- Álbum intitulado “Yy Jojou – Encontro das Águas” registra o coral indígena Amba Wera em parceria com a Orquestra Almai, com oito faixas de cânticos guarani mbya.
- O projeto reúne 28 músicos da orquestra (violino, viola, violoncelo e contrabaixo) e 14 vozes do coral, além de viola guarani, rabeca, tambor e chocalho.
- Maurício Biguai Poty, coordenador do coral, destaca que o trabalho fortalece a aldeia, a cultura e a língua guarani, após a morte do pajé criador do grupo.

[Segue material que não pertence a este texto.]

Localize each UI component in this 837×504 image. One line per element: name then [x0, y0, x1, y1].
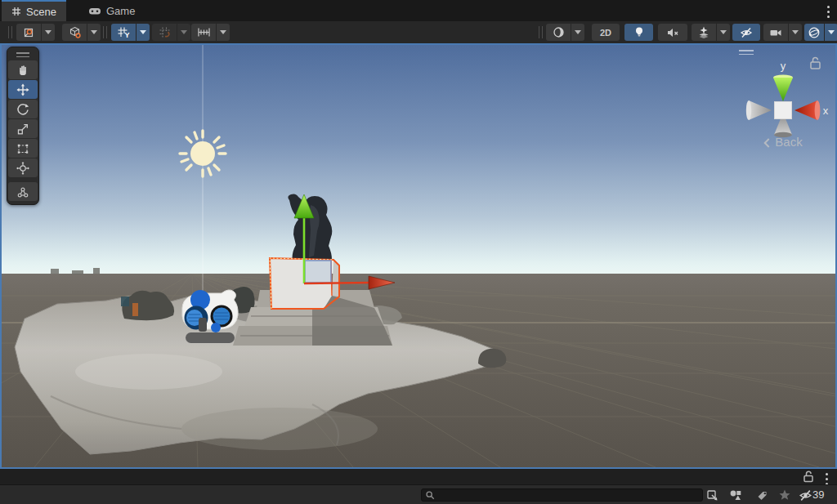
- gizmo-back-label: Back: [775, 135, 802, 149]
- transform-combined-icon: [16, 162, 29, 175]
- draw-mode-dropdown[interactable]: [571, 24, 584, 41]
- rect-tool-button[interactable]: [8, 139, 38, 158]
- rotate-tool-button[interactable]: [8, 100, 38, 118]
- tool-palette: [7, 47, 39, 205]
- tag-icon[interactable]: [754, 488, 769, 502]
- gizmos-dropdown[interactable]: [825, 24, 837, 41]
- gizmo-neg-x-axis[interactable]: [746, 100, 772, 120]
- custom-tool-button[interactable]: [8, 182, 38, 201]
- pick-frame-icon[interactable]: [705, 488, 719, 502]
- tab-game[interactable]: Game: [78, 0, 145, 21]
- hand-icon: [16, 64, 29, 77]
- gamepad-icon: [88, 7, 101, 16]
- tab-bar: Scene Game: [0, 0, 837, 21]
- directional-light-icon[interactable]: [180, 131, 226, 176]
- scene-footer-bar: [0, 469, 837, 484]
- shaded-sphere-icon: [553, 26, 565, 38]
- effects-sparkle-icon: [697, 26, 710, 39]
- snap-increment-button[interactable]: [191, 24, 230, 41]
- orientation-gizmo: y x Back: [732, 47, 835, 153]
- camera-settings-button[interactable]: [763, 24, 802, 41]
- svg-text:Y: Y: [124, 31, 129, 38]
- scale-tool-button[interactable]: [8, 119, 38, 138]
- x-axis-arrow[interactable]: [304, 283, 369, 283]
- unity-editor-window: Scene Game: [0, 0, 837, 504]
- grid-visibility-dropdown[interactable]: [137, 24, 150, 41]
- gizmo-center-cube[interactable]: [775, 102, 792, 119]
- 2d-toggle-button[interactable]: 2D: [592, 24, 620, 41]
- ruler-ticks-icon: [197, 27, 211, 38]
- search-box[interactable]: [421, 488, 703, 502]
- audio-mute-button[interactable]: [658, 24, 687, 41]
- tool-settings-button[interactable]: [16, 24, 55, 41]
- eye-slash-icon: [740, 26, 753, 39]
- camera-icon: [769, 27, 782, 38]
- gizmo-y-label: y: [781, 60, 786, 72]
- scene-render: [2, 45, 835, 467]
- grid-snapping-button[interactable]: [152, 24, 190, 41]
- tab-scene[interactable]: Scene: [2, 0, 66, 21]
- speaker-mute-icon: [666, 27, 679, 38]
- transform-tool-button[interactable]: [8, 158, 38, 177]
- grid-snap-icon: [159, 26, 171, 38]
- tool-handle-rotation-button[interactable]: [62, 24, 101, 41]
- effects-button[interactable]: [692, 24, 730, 41]
- gizmo-x-label: x: [823, 105, 829, 117]
- chevron-left-icon: [764, 138, 773, 147]
- pivot-icon: [23, 27, 34, 38]
- gizmo-x-axis[interactable]: [794, 100, 820, 120]
- rotate-icon: [16, 103, 29, 116]
- tab-scene-label: Scene: [26, 6, 56, 18]
- tool-settings-dropdown[interactable]: [42, 24, 55, 41]
- tool-handle-dropdown[interactable]: [87, 24, 101, 41]
- scale-icon: [16, 123, 29, 136]
- scene-lighting-button[interactable]: [624, 24, 653, 41]
- cube-orbit-icon: [69, 26, 81, 38]
- grid-axis-icon: Y: [117, 26, 131, 38]
- sky: [2, 45, 835, 275]
- node-graph-icon: [16, 185, 29, 198]
- move-tool-button[interactable]: [8, 80, 38, 99]
- tab-game-label: Game: [106, 5, 135, 17]
- toolbar-separator: [103, 26, 107, 38]
- unlocked-padlock-icon[interactable]: [811, 58, 820, 69]
- kebab-menu-icon[interactable]: [821, 473, 832, 485]
- eye-slash-icon[interactable]: [798, 488, 812, 502]
- scene-visibility-button[interactable]: [732, 24, 760, 41]
- palette-drag-handle[interactable]: [8, 50, 38, 60]
- grid-snapping-dropdown[interactable]: [177, 24, 190, 41]
- kebab-menu-icon[interactable]: [822, 6, 834, 18]
- view-tool-button[interactable]: [8, 60, 38, 79]
- headset-object[interactable]: [182, 290, 238, 343]
- gizmo-globe-icon: [808, 26, 821, 39]
- rect-corners-icon: [16, 142, 29, 155]
- lightbulb-icon: [633, 26, 645, 38]
- star-icon[interactable]: [777, 488, 792, 502]
- scene-viewport[interactable]: [0, 43, 837, 469]
- gizmo-back-button[interactable]: Back: [732, 135, 835, 149]
- grid-visibility-button[interactable]: Y: [111, 24, 150, 41]
- draw-mode-button[interactable]: [546, 24, 584, 41]
- search-input[interactable]: [435, 490, 699, 500]
- toolbar-separator: [539, 26, 543, 38]
- gizmos-button[interactable]: [804, 24, 837, 41]
- status-bar: 39: [0, 484, 837, 504]
- gizmo-y-axis[interactable]: [773, 75, 793, 101]
- move-arrows-icon: [16, 83, 29, 96]
- hidden-count: 39: [812, 488, 824, 501]
- 2d-label: 2D: [600, 28, 611, 38]
- search-icon: [425, 490, 435, 500]
- grid-hash-icon: [11, 7, 21, 16]
- effects-dropdown[interactable]: [717, 24, 730, 41]
- snap-increment-dropdown[interactable]: [217, 24, 230, 41]
- object-types-icon[interactable]: [728, 488, 743, 502]
- toolbar-separator: [8, 26, 12, 38]
- unlocked-padlock-icon[interactable]: [803, 471, 814, 483]
- scene-toolbar: Y: [0, 21, 837, 43]
- camera-dropdown[interactable]: [789, 24, 802, 41]
- xy-plane-handle[interactable]: [305, 261, 331, 283]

- José Calixto Cohon e Anselmo Mancini lideram o projeto, que respeitou a dimensão sagrada das músicas e buscou unir tradição guarani com a música orquestral.
- O álbum já está disponível nas plataformas de música e foi gravado na aldeia Tekoa Pyau, no Território Indígena do Jaraguá, em São Paulo.
O álbum de cânticos ancestrais une o coral indígena Amba Wera, da aldeia Tekoa Pyau, ao conjunto de cordas Orquestra Almai. O projeto registra a cultura musical guarani mbya, consolidando uma parceria histórica entre grupos distintos. A gravação aconteceu após a morte do pajé que criou o coral, há quatro anos, com o objetivo de ampliar a expressão da língua guarani.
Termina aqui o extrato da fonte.